Keith Sambrook found the manuscript of Ngugi's Weep Not, Child on his desk when, on 1 January 1963, he started work for Alan Hill at Heinemann Educational Books in London. A month earlier Chinua Achebe had been appointed as Editorial Adviser to the African Writers Series. The first thirty titles they selected were to lead to the launch of African Literature in English. Keith Sambrook and Chinua Achebe shared two ambitions; they wanted students in African schools and universities to be able to read imaginative work by their fellow Africans; and they were determined to introduce African writers to an international literary audience. The demand for the Series inside and outside Africa surprised everybody. Ngugi said this year, ‘I have always associated my becoming a writer with Keith. Not only me. He had similar impact on many African writers … Africa needed this literature to heal the wounds wrought on the continent by a century of colonialism. The African Writers Series contributed to the soaring of the soul of a free continent, and Keith Sambrook was part of it.’
Keith Sambrook established Heinemann companies for both distribution and publishing in Nigeria under Aigboje Higo and in East Africa under Henry Chakava; they brought in new authors and contributed to the effective marketing which was needed to turn a good idea into the equivalent of a Penguin Books for Africa.
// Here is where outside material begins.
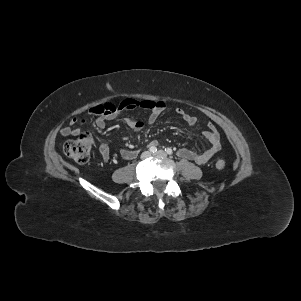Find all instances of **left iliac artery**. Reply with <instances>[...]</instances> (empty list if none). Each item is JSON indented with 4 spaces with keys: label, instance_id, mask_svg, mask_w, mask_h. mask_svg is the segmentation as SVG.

At the same time he built up Heinemann companies in Hong Kong, Singapore, Malaysia, India, the Caribbean and the United States. He took on the first titles in the growth area of English Language Teaching (ELT). The company he established with John Watson in New Hampshire was to be crucial in continuing publishing of new titles in the Series when the sales disappeared during the ‘African Book Famine’ of the late eighties and early nineties. In 1985 James Currey, who worked with him at Heinemann for seventeen years, set up his own imprint to publish academic titles on Africa.